Ему нравилось делать Алисе подарки, но и Алиса не доставляла хлопот: хорошо училась (в 1918 году окончила гимназию с золотой медалью). Приятно иметь такую дочку: золотая медаль, будет врачом, — отец мечтал, что она станет врачом. У Алисы к тому же чувство юмора и легкий веселый нрав. У них с отцом сложился забавный обычай: когда Алиса что-то у него выпрашивала, она оттягивала рукой один глаз, а другим смотрела умоляюще, — и всегда получала, что просила. Хорошее детство хорошей девочки.
При желании в Алисе легко можно было найти недостатки: не жалеет старых и некрасивых, злоязычная, колкая: старику нужно морщины разгладить, а даме с родинкой убрать родинку. Дама пришла в гости и услышала от Алисы, что родинка — это ужасно некрасиво. Думаете, Алису кто-нибудь за это отшлепал? Или хотя бы сказал: «Красота в душе, а не во внешности»?
На детских фотографиях видно, как некрасива сама Алиса: коренастая, с крупными чертами лица, длинным носом. Такой девочке няня обычно говорит: «Ничего, что ты не в мать пошла, а в отца, — зато будешь счастливая».
После революции отец не работал. Для Ивана Адамовича это был очень тяжелый период жизни: будучи врачом на Путиловском заводе, он занимался всем — больницей, аптекой, лабораторией (и даже меню больницы), а теперь сидел дома, никому не нужный, кроме семьи, и был бессилен избавить семью от голода. Возраст, потеря профессии, ненужность, бессилие, — тяжело.
Иван Адамович надеялся, что его мечта сбудется, Алиса станет врачом. Но пока ей приходилось служить в Рабкрине[7] ради пайка. Служба не нравилась Алисе, она хотела жить иначе, хотела рисовать.

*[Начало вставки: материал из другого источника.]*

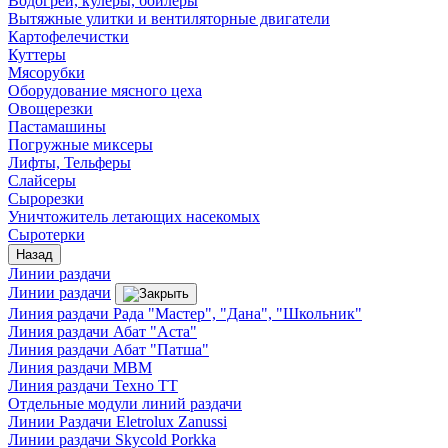
Водогреи, кулеры, бойлеры
Вытяжные улитки и вентиляторные двигатели
Картофелечистки
Куттеры
Мясорубки
Оборудование мясного цеха
Овощерезки
Пастамашины
Погружные миксеры
Лифты, Тельферы
Слайсеры
Сырорезки
Уничтожитель летающих насекомых
Сыротерки
Назад
Линии раздачи
Линии раздачи
Линия раздачи Рада "Мастер", "Дана", "Школьник"
Линия раздачи Абат "Аста"
Линия раздачи Абат "Патша"
Линия раздачи МВМ
Линия раздачи Техно ТТ
Отдельные модули линий раздачи
Линии Раздачи Eletrolux Zanussi
Линии раздачи Skycold Porkka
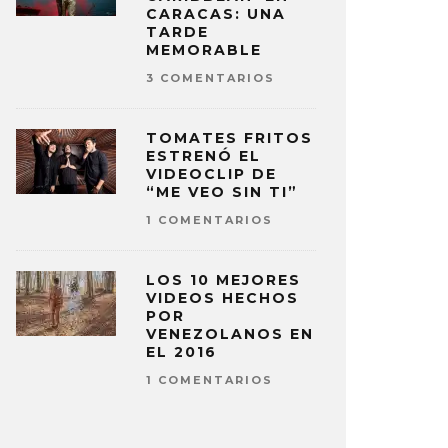
CARACAS: UNA
TARDE
MEMORABLE
3 COMENTARIOS
TOMATES FRITOS
ESTRENÓ EL
VIDEOCLIP DE
“ME VEO SIN TI”
1 COMENTARIOS
LOS 10 MEJORES
VIDEOS HECHOS
POR
VENEZOLANOS EN
EL 2016
1 COMENTARIOS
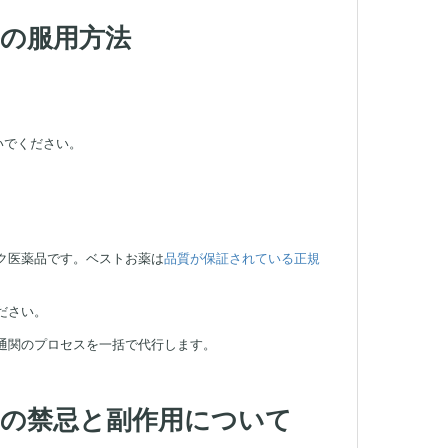
ルの服用方法
いでください。
ク医薬品です。ベストお薬は
品質が保証されている正規
ださい。
通関のプロセスを一括で代行します。
ルの禁忌と副作用について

Нельзя сказать, что спасение пришло свыше, спасение ждало ее дома. Алиса пришла к маме, заплакала. Цецилия Карловна не сказала «потерпи», или «мы голодаем, нам нужен твой паек», или «какие глупости — быть художником». Она заплакала, и так они поплакали вдвоем над неудавшейся Алисиной жизнью, а затем мама отвела Алису в школу Общества поощрения художеств на Мойке.

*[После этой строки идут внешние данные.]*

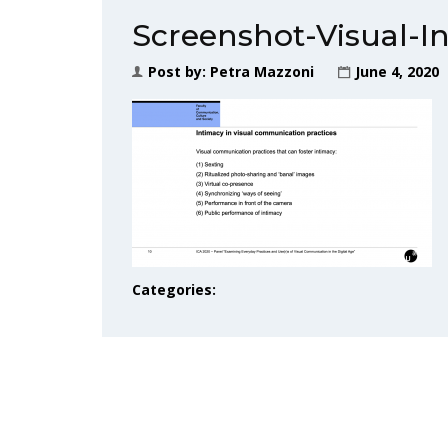
Screenshot-Visual-I
Post by:
Petra Mazzoni
June 4, 2020
Categories:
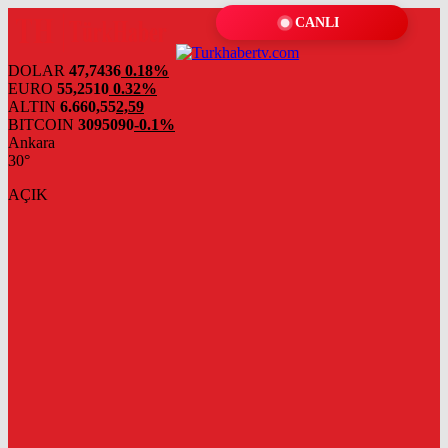
CANLI
DOLAR
47,7436
0.18%
EURO
55,2510
0.32%
ALTIN
6.660,55
2,59
BITCOIN
3095090
-0.1%
Ankara
30°
AÇIK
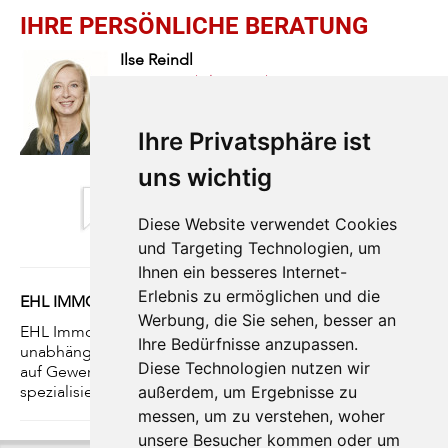
IHRE PERSÖNLICHE BERATUNG
Ilse
Reindl
EHL Immobilien GmbH
T
+43 1 5127690 410
H
+43 664 881 601 43
Ihre Privatsphäre ist
uns wichtig
Dieser Makler ist ein offizielles Mitglied
des IR – ir.at
Diese Website verwendet Cookies
Mehr Erfahren
und Targeting Technologien, um
Ihnen ein besseres Internet-
Erlebnis zu ermöglichen und die
EHL IMMOBILIEN GMBH
Werbung, die Sie sehen, besser an
EHL Immobilien, gegründet 1991, ist einer der führenden
Ihre Bedürfnisse anzupassen.
unabhängigen Immobiliendienstleister in Österreich und
Diese Technologien nutzen wir
auf Gewerbe-, Investment- und Wohnimmobilien
spezialisiert.
außerdem, um Ergebnisse zu
messen, um zu verstehen, woher
unsere Besucher kommen oder um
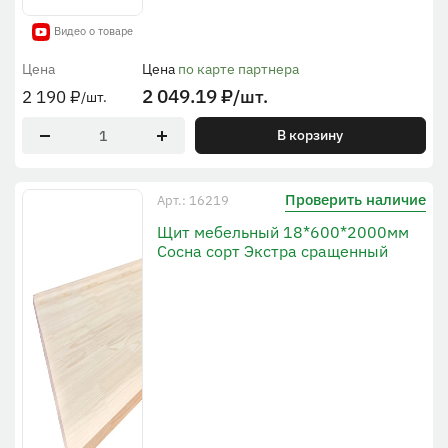
Видео о товаре
Цена
Цена
по карте партнера
2 049.19
₽
/шт.
2 190
₽
/шт.
В корзину
Проверить наличие
Арт.: 16219
Щит мебельный 18*600*2000мм
Сосна сорт Экстра сращенный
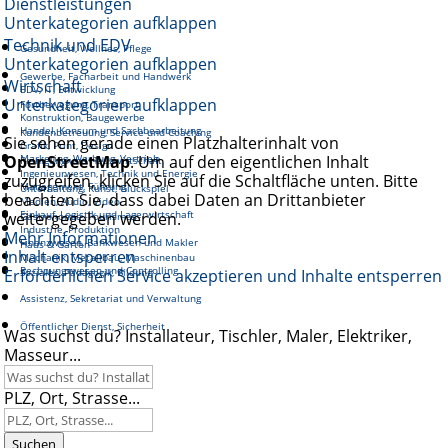
Dienstleistungen
Unterkategorien aufklappen
Technik und EDV
Gesundheit, Wellnes, Pflege
Unterkategorien aufklappen
Gewerbe, Facharbeit und Handwerk
Wirtschaft
EDV, IT, Entwicklung
Unterkategorien aufklappen
Fortbewegung, Transport
Konstruktion, Baugewerbe
Handel, Konsum und Sachbearbeitung
Kundenbetreuung, Service und Coaching
Sie sehen gerade einen Platzhalterinhalt von
Grafik, Print, Design
OpenStreetMap
Marketing, Werbung, Vertrieb
. Um auf den eigentlichen Inhalt
Reinigung und Hauswirtschaft
Ingenieurwesen, Technik und Energie
zuzugreifen, klicken Sie auf die Schaltfläche unten. Bitte
Management, Führung
Unterhaltung, Kunst, Glückspiel
beachten Sie, dass dabei Daten an Drittanbieter
Medien, Audio, Video
Einkauf, Logistik und Lagerwirtschaft
weitergegeben werden.
Gastronomie, Tourismus
Industrie, Produktion
Mehr Informationen
Finanzwesen, Bankwesen und Makler
Haus & Garten
Inhalt entsperren
Mechanik, Metallbau, Maschinenbau
Rechnungswesen und Controlling
Erforderlichen Service akzeptieren und Inhalte entsperren
Soziales, Pädagogik, Bildung
Assistenz, Sekretariat und Verwaltung
Öffentlicher Dienst, Sicherheit
Was suchst du? Installateur, Tischler, Maler, Elektriker,
Masseur...
PLZ, Ort, Strasse...
Suchen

С тех пор Алиса больше не работала в Рабкрине, училась живописи, а Цецилия Карловна начала давать уроки и шить знакомым дамам, чтобы Алиса два раза в месяц приносила отцу якобы свою зарплату. В семье не принято было лукавить, что-то скрывать: Цецилия Карловна впервые в жизни солгала мужу — ради того, чтобы дочь стала художником. Это было хоть и маленькое, домашнее, но чудо.
Что почувствовал Иван Адамович, когда узнал, что его дочь никогда не станет врачом? Вероятно, то, что почувствовал бы на его месте каждый человек, чьи мечты не сбылись, — обиду, печаль, разочарование, опустошенность. Но в этой семье не принято было обижаться, говорить о своих чувствах, они любили друг друга в каком-то очень практическом смысле: не чувства и обиды, а помощь и поддержка.